No dia em que completou 24 anos, Alexandre Pato, eterna esperança de fenômeno, ganhou uma nova oportunidade na Seleção Brasileira.  Cerca de 24 horas depois de brilhar em um jogo de massa, com a camisa do Corinthians contra o Flamengo, no Pacaembu. Conspiração de fatos positivos que reacendem a chama do rapaz. Até quando? No futebol, fazer profecias não é bom negócio – há ramos da vida em que isso dá muito dinheiro ou projeta a falência, como no mercado de ações, mas no jogo de bola não passa de charlatanismo barato (tá certo, muito empresário ganhou e segue ganhando dinheiro na lábia, mas são outros quinhentos estes).

A pouco menos de um ano para a Copa do Mundo, o atacante que foi guardado a sete chaves pelo Internacional e lá quase não jogou – tivemos uma fagulha de talento em jogo contra o Palmeiras, no fim de 2006 – tem, com a grave lesão de Fred, nova oportunidade.  No Milan, onde muitas vezes parecia tratado como bibelô, tendo o namoro com a filha do todo-poderoso e histriônico Silvio Berlusconi como símbolo disso, habitou mais o departamento médico que os gramados. Pois no Corinthians – milagre ou competência? – tem tido sequência, já foi vaiado e já fez mais gols que o artilheiro da equipe alvinegra no ano passado, o volante agora exilado Paulinho.

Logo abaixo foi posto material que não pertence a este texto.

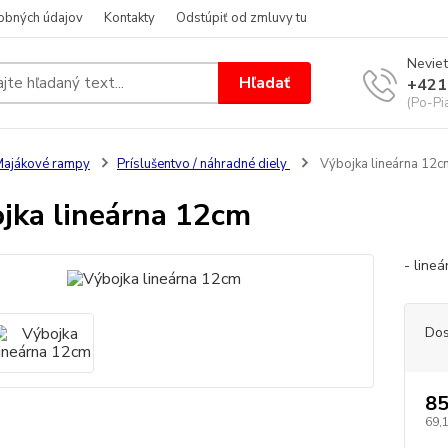
obných údajov
Kontakty
Odstúpiť od zmluvy tu
Neviet
Hľadať
+421
(Po-Pi
ajákové rampy
Príslušentvo / náhradné diely
Výbojka lineárna 12c
jka lineárna 12cm
- line
Dos
85
69,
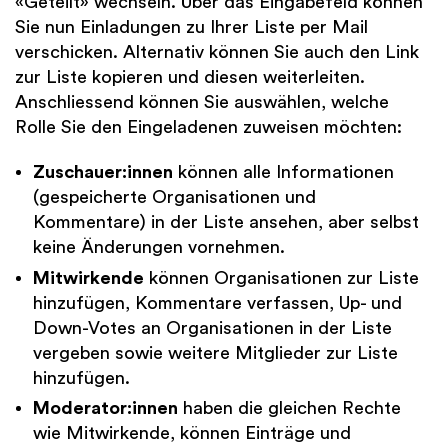
«Geteilt» wechseln. Über das Eingabefeld können
Sie nun Einladungen zu Ihrer Liste per Mail
verschicken. Alternativ können Sie auch den Link
zur Liste kopieren und diesen weiterleiten.
Anschliessend können Sie auswählen, welche
Rolle Sie den Eingeladenen zuweisen möchten:
Zuschauer:innen
können alle Informationen
(gespeicherte Organisationen und
Kommentare) in der Liste ansehen, aber selbst
keine Änderungen vornehmen.
Mitwirkende
können Organisationen zur Liste
hinzufügen, Kommentare verfassen, Up- und
Down-Votes an Organisationen in der Liste
vergeben sowie weitere Mitglieder zur Liste
hinzufügen.
Moderator:innen
haben die gleichen Rechte
wie Mitwirkende, können Einträge und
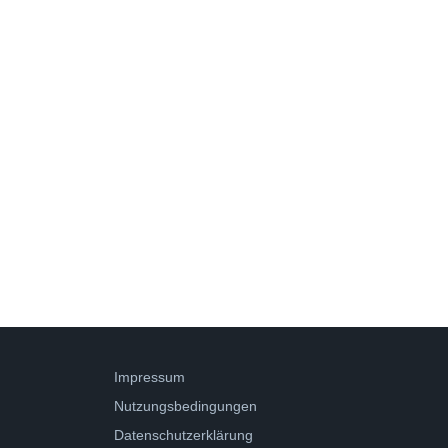
Impressum
Nutzungsbedingungen
Datenschutzerklärung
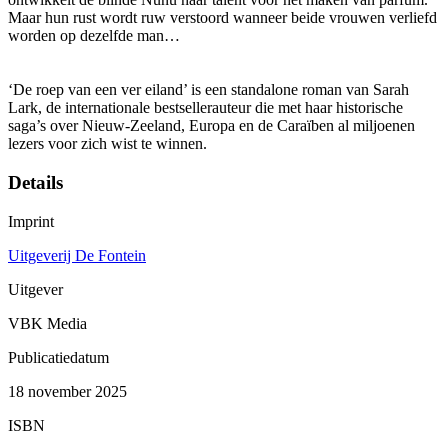
Maar hun rust wordt ruw verstoord wanneer beide vrouwen verliefd
worden op dezelfde man…
‘De roep van een ver eiland’ is een standalone roman van Sarah
Lark, de internationale bestsellerauteur die met haar historische
saga’s over Nieuw-Zeeland, Europa en de Caraïben al miljoenen
lezers voor zich wist te winnen.
Details
Imprint
Uitgeverij De Fontein
Uitgever
VBK Media
Publicatiedatum
18 november 2025
ISBN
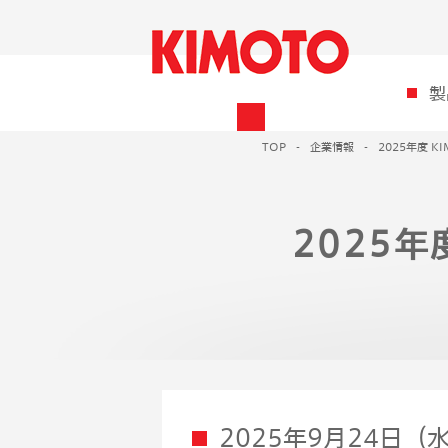
製
TOP
企業情報
2025年度 
2025年
2025年9月24日（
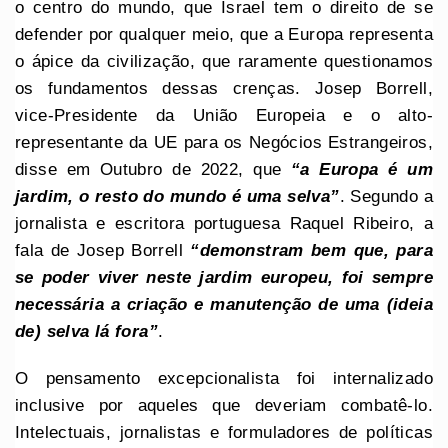
o centro do mundo, que Israel tem o direito de se
defender por qualquer meio, que a Europa representa
o ápice da civilização, que raramente questionamos
os fundamentos dessas crenças. Josep Borrell,
vice-Presidente da União Europeia e o alto-
representante da UE para os Negócios Estrangeiros,
disse em Outubro de 2022, que
“a Europa é um
jardim, o resto do mundo é uma selva”
. Segundo a
jornalista e escritora portuguesa Raquel Ribeiro, a
fala de Josep Borrell
“demonstram bem que, para
se poder viver neste jardim europeu, foi sempre
necessária a criação e manutenção de uma (ideia
de) selva lá fora”
.
O pensamento excepcionalista foi internalizado
inclusive por aqueles que deveriam combatê-lo.
Intelectuais, jornalistas e formuladores de políticas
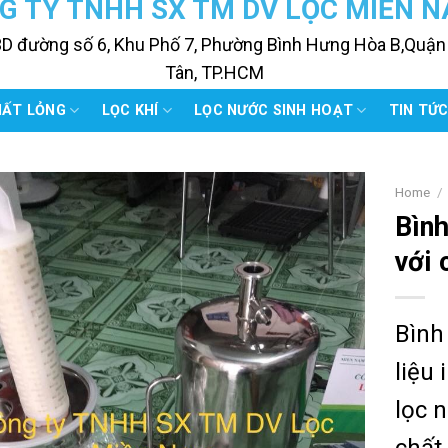
G TY TNHH SX TM DV LỌC MIỀN 
3D đường số 6, Khu Phố 7, Phường Bình Hưng Hòa B,Quận
Tân, TP.HCM
HẤT LỎNG
LỌC KHÍ
LỌC NƯỚC SINH HOẠT
TIN TỨ
Home
/
Bình
với 
Bình 
liệu
lọc 
chất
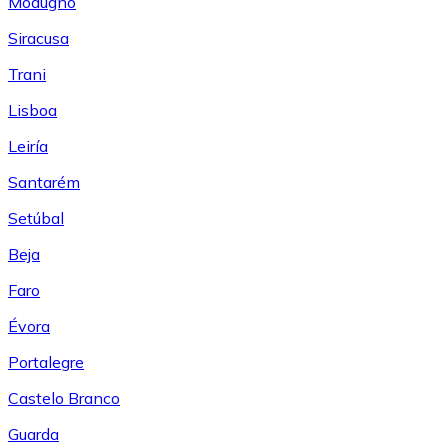
Modugno
Siracusa
Trani
Lisboa
Leiría
Santarém
Setúbal
Beja
Faro
Évora
Portalegre
Castelo Branco
Guarda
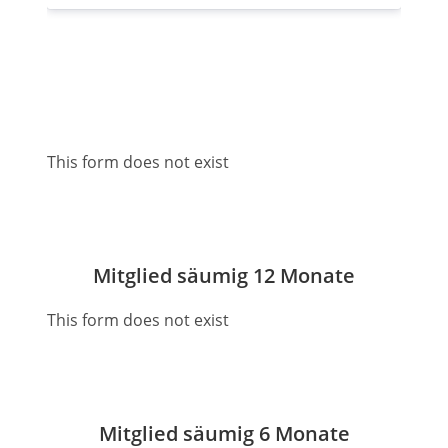
This form does not exist
Mitglied säumig 12 Monate
This form does not exist
Mitglied säumig 6 Monate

Todo esse caldo faz com que Pato ainda conviva com o olhar enviesado de público e crítica. Estamos em uma gangorra e, ao que parece, essa desconfiança vem do peso das expectativas lá atrás. Estamos falando de um jogador que, nem completados 18 anos, já era tido e havido como promessa das promessas. Dessas que surgem de tempos em tempos. Compare com Neymar, mais novo que ele, e note que o cenário já mudou. O hoje atacante do time mais paparicado do mundo, o Barcelona, colecionou feitos com a camisa do Santos, com profusão de títulos e números assombrosos – é o maior artilheiro do clube após a era Pelé, deu um título internacional de grande porte após mais de 40 anos de jejum e até gol mais bonito do ano no mundo pela Fifa.

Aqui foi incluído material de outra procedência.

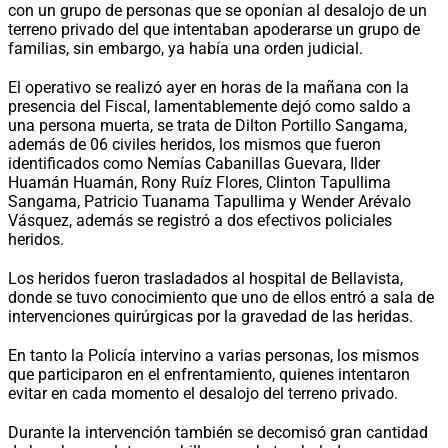
con un grupo de personas que se oponían al desalojo de un
terreno privado del que intentaban apoderarse un grupo de
familias, sin embargo, ya había una orden judicial.
El operativo se realizó ayer en horas de la mañana con la
presencia del Fiscal, lamentablemente dejó como saldo a
una persona muerta, se trata de Dilton Portillo Sangama,
además de 06 civiles heridos, los mismos que fueron
identificados como Nemías Cabanillas Guevara, Ilder
Huamán Huamán, Rony Ruíz Flores, Clinton Tapullima
Sangama, Patricio Tuanama Tapullima y Wender Arévalo
Vásquez, además se registró a dos efectivos policiales
heridos.
Los heridos fueron trasladados al hospital de Bellavista,
donde se tuvo conocimiento que uno de ellos entró a sala de
intervenciones quirúrgicas por la gravedad de las heridas.
En tanto la Policía intervino a varias personas, los mismos
que participaron en el enfrentamiento, quienes intentaron
evitar en cada momento el desalojo del terreno privado.
Durante la intervención también se decomisó gran cantidad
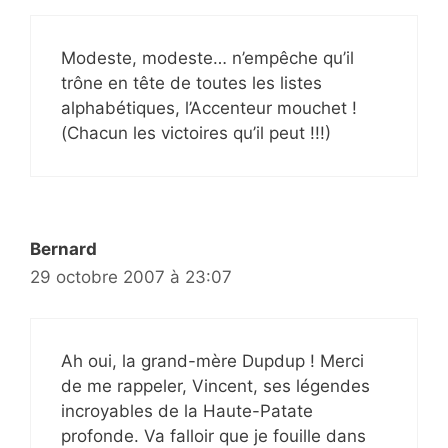
Modeste, modeste… n’empêche qu’il
trône en tête de toutes les listes
alphabétiques, l’Accenteur mouchet !
(Chacun les victoires qu’il peut !!!)
Bernard
29 octobre 2007 à 23:07
Ah oui, la grand-mère Dupdup ! Merci
de me rappeler, Vincent, ses légendes
incroyables de la Haute-Patate
profonde. Va falloir que je fouille dans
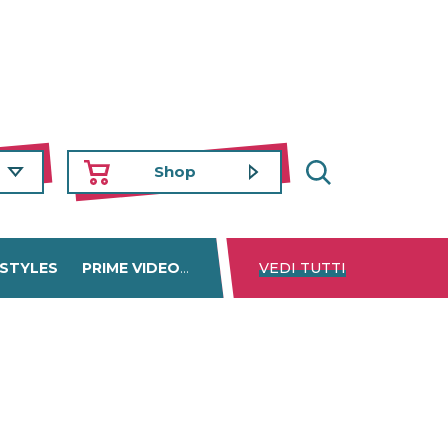
Shop
 STYLES
PRIME VIDEO
DISNEY+
VEDI TUTTI
NETFLIX
TROVA 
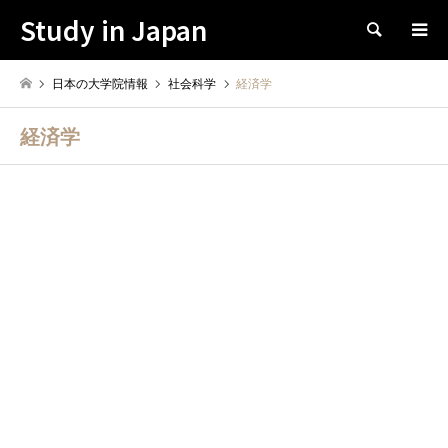
Study in Japan
Search
日本の大学院情報
社会科学
経済学
経済学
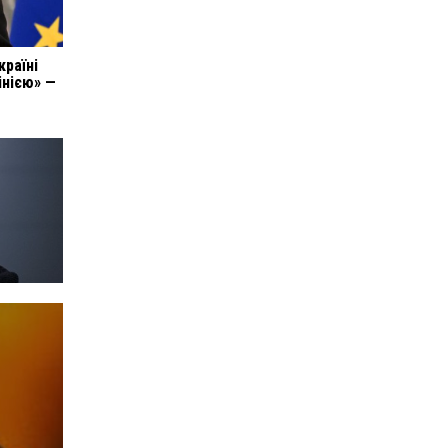
країні
інією» —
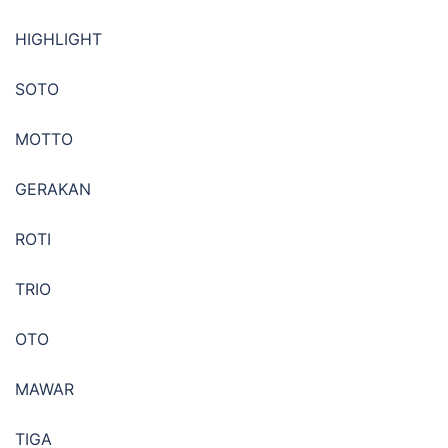
HIGHLIGHT
SOTO
MOTTO
GERAKAN
ROTI
TRIO
OTO
MAWAR
TIGA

Com os fatos na mão, a história ganha curvas. Pato tem evidente categoria para fazer gols, para definir jogadas, e, livre de problemas físicos, ser um jogador importante. Daí a ter condições de responder ao que nele se depositava – e era uma barbaridade – vai terreno. No futebol é difícil identificar se nos entusiasmamos mais com o que acontece realmente ou com o que promete ser. Quando surge um menino com dotes logo os foguetes são soltos, sem a devida paciência para que os fatos maturem. E advém da febre das expectativas essa trajetória louca de um jovem que aparece como preciosidade e logo deixa o país para jogar em um time de ponta da Europa e, poucos anos depois, ainda em idade tenra, retorne ao país para jogar num importante clube local com o mesmo status de início: vingará? O bom momento no Corinthians e o retorno à Seleção abrem um novo caminho. Como no esporte, que depende de físico, o tempo não é o mesmo da vida do entorno, esses caminhos são escassos. Logo, teremos uma resposta.